Two to four bone marrow (BM) aspirates were collected from each patient in EDTA tubes and processed as individual samples. Mononuclear cells were isolated by density gradient upon receipt. They were analyzed by qRT-PCR in patients whose primary tumor expressed type 1 or type 2 EWS-FLI1 transcripts. The rest of BMs were analyzed by RT-PCR and gel electrophoresis, using the same primer pairs and conditions described above. When the fusion gene of a primary tumor was unknown, both qRT-PCR and conventional RT-PCR were performed.

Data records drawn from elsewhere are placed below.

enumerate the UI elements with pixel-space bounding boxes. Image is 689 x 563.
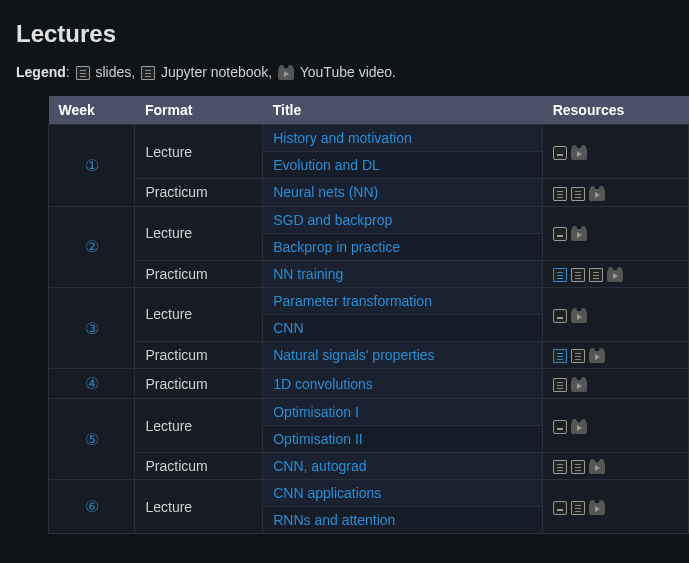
notebook-icon[interactable]	[76, 66, 90, 80]
col-resources: Resources	[543, 96, 689, 125]
week-cell: ④	[49, 369, 135, 399]
lecture-link[interactable]: Optimisation II	[273, 431, 362, 447]
notebook-icon[interactable]	[553, 187, 567, 201]
lecture-link[interactable]: CNN applications	[273, 485, 381, 501]
col-format: Format	[135, 96, 263, 125]
col-week: Week	[49, 96, 135, 125]
title-cell: Neural nets (NN)	[263, 179, 543, 206]
slides-icon[interactable]	[553, 146, 567, 160]
lecture-link[interactable]: CNN	[273, 320, 303, 336]
format-cell: Lecture	[135, 480, 263, 534]
title-cell: Optimisation II	[263, 426, 543, 453]
format-cell: Lecture	[135, 287, 263, 341]
table-row: PracticumCNN, autograd	[49, 453, 689, 480]
video-icon[interactable]	[589, 503, 605, 515]
lecture-link[interactable]: Evolution and DL	[273, 157, 380, 173]
title-cell: Backprop in practice	[263, 233, 543, 260]
title-cell: Evolution and DL	[263, 152, 543, 179]
format-cell: Practicum	[135, 369, 263, 399]
title-cell: NN training	[263, 260, 543, 287]
resources-cell	[543, 125, 689, 179]
resources-cell	[543, 341, 689, 368]
video-icon[interactable]	[571, 229, 587, 241]
video-icon[interactable]	[571, 422, 587, 434]
notebook-icon[interactable]	[571, 268, 585, 282]
title-cell: 1D convolutions	[263, 369, 543, 399]
week-cell: ①	[49, 125, 135, 206]
notebook-icon[interactable]	[571, 349, 585, 363]
slides-icon[interactable]	[553, 227, 567, 241]
video-icon[interactable]	[589, 462, 605, 474]
legend-label: Jupyter notebook,	[157, 64, 276, 80]
lecture-link[interactable]: SGD and backprop	[273, 212, 392, 228]
lecture-link[interactable]: NN training	[273, 266, 343, 282]
title-cell: Parameter transformation	[263, 287, 543, 314]
table-row: ③LectureParameter transformation	[49, 287, 689, 314]
table-row: PracticumNN training	[49, 260, 689, 287]
slides-icon[interactable]	[553, 309, 567, 323]
format-cell: Practicum	[135, 260, 263, 287]
lecture-link[interactable]: Backprop in practice	[273, 239, 400, 255]
lecture-link[interactable]: Parameter transformation	[273, 293, 432, 309]
video-icon[interactable]	[571, 311, 587, 323]
lecture-link[interactable]: Optimisation I	[273, 404, 359, 420]
notebook-icon[interactable]	[141, 66, 155, 80]
notebook-icon[interactable]	[571, 501, 585, 515]
week-cell: ②	[49, 206, 135, 287]
notebook-icon[interactable]	[553, 349, 567, 363]
legend-label: YouTube video.	[296, 64, 396, 80]
resources-cell	[543, 287, 689, 341]
notebook-icon[interactable]	[553, 460, 567, 474]
title-cell: CNN applications	[263, 480, 543, 507]
resources-cell	[543, 399, 689, 453]
lectures-table: Week Format Title Resources ①LectureHist…	[48, 96, 689, 534]
table-row: ②LectureSGD and backprop	[49, 206, 689, 233]
lecture-link[interactable]: RNNs and attention	[273, 512, 395, 528]
video-icon[interactable]	[571, 380, 587, 392]
title-cell: CNN	[263, 314, 543, 341]
notebook-icon[interactable]	[571, 460, 585, 474]
resources-cell	[543, 206, 689, 260]
resources-cell	[543, 179, 689, 206]
week-cell: ③	[49, 287, 135, 368]
col-title: Title	[263, 96, 543, 125]
title-cell: RNNs and attention	[263, 507, 543, 534]
format-cell: Practicum	[135, 341, 263, 368]
table-row: ①LectureHistory and motivation	[49, 125, 689, 152]
table-row: ⑤LectureOptimisation I	[49, 399, 689, 426]
table-row: ⑥LectureCNN applications	[49, 480, 689, 507]
video-icon[interactable]	[589, 351, 605, 363]
lecture-link[interactable]: 1D convolutions	[273, 376, 373, 392]
resources-cell	[543, 480, 689, 534]
resources-cell	[543, 260, 689, 287]
video-icon[interactable]	[571, 148, 587, 160]
title-cell: Optimisation I	[263, 399, 543, 426]
format-cell: Lecture	[135, 125, 263, 179]
notebook-icon[interactable]	[589, 268, 603, 282]
table-row: PracticumNatural signals' properties	[49, 341, 689, 368]
lecture-link[interactable]: Neural nets (NN)	[273, 184, 378, 200]
video-icon[interactable]	[589, 189, 605, 201]
notebook-icon[interactable]	[571, 187, 585, 201]
legend-text: Legend: slides, Jupyter notebook, YouTub…	[16, 64, 689, 80]
video-icon[interactable]	[278, 68, 294, 80]
format-cell: Practicum	[135, 179, 263, 206]
slides-icon[interactable]	[553, 501, 567, 515]
video-icon[interactable]	[607, 270, 623, 282]
format-cell: Lecture	[135, 399, 263, 453]
title-cell: CNN, autograd	[263, 453, 543, 480]
lecture-link[interactable]: Natural signals' properties	[273, 347, 434, 363]
lecture-link[interactable]: History and motivation	[273, 130, 412, 146]
resources-cell	[543, 369, 689, 399]
notebook-icon[interactable]	[553, 378, 567, 392]
title-cell: Natural signals' properties	[263, 341, 543, 368]
title-cell: History and motivation	[263, 125, 543, 152]
lecture-link[interactable]: CNN, autograd	[273, 458, 366, 474]
notebook-icon[interactable]	[553, 268, 567, 282]
slides-icon[interactable]	[553, 420, 567, 434]
week-cell: ⑤	[49, 399, 135, 480]
legend-label: slides,	[92, 64, 139, 80]
title-cell: SGD and backprop	[263, 206, 543, 233]
table-row: ④Practicum1D convolutions	[49, 369, 689, 399]
format-cell: Lecture	[135, 206, 263, 260]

Cell lines were serially diluted in normal BM mononuclear cells to estimate bone marrow infiltration. RNA of serially diluted cell lines was isolated and cDNA synthesis was performed in parallel with bone marrow aspirate samples. Aliquots of these cDNAs were amplified with primers and probes for EWS-FLI1 transcripts (5′-AGC CAA GCT CCA AGT CAA TAT AG-3′, 5′-TCC TCT TCT GAC TGA GTC ATA AG-3′ and probe 5′-FAM-AAC AGA GCA GCA GCT ACG GGC AGC A-TAMRA-3′) and for abl as control gene 11.

mP6 Therapy

The mP6 protocol consists of five cycles of chemotherapy. Two days of high-dose cyclophosphamide and 3 days of 1-hr infusion doxorubicin and vincristine (CDV) were given during cycles 1, 2, and 4. The CDV courses consisted of cyclophosphamide 4.2 g/m2, doxorubicin 75 mg/m2, and vincristine 2 mg/m2. Cycles 3 and 5 consisted of ifosfamide and etoposide (IE) given as 1-hr infusions on five consecutive days. IE courses: ifosfamide 9 g/m2 and etoposide 500 mg/m2. Course 5 ifosfamide was 14 g/m2 (2.8 g/m2/day × 5) if necrosis was <90%. Cyclophosphamide and ifosfamide were given with vigorous hydration, anti-emetics, and an equivalent daily dose of mesna administered as a continuous 24-hr intravenous infusion. Each cycle begins shortly after the patient's post-nadir neutrophil count reached 500/µl and the platelet count reached 75,000/µl. After each cycle of chemotherapy, granulocyte colony-stimulating factor was used to shorten the duration of neutropenia. Surgical resection was scheduled after recovery from course 3 and radiotherapy (RT) was scheduled after completion of all chemotherapy. Gross total resection (GTR) is defined as the surgical excision of the entire visible tumor, regardless of the presence of microscopic disease at the margins. In general, 40–45 Gy was administered for microscopic margins and 50–56 Gy was administered for gross disease. All patients underwent GTR, RT, or both.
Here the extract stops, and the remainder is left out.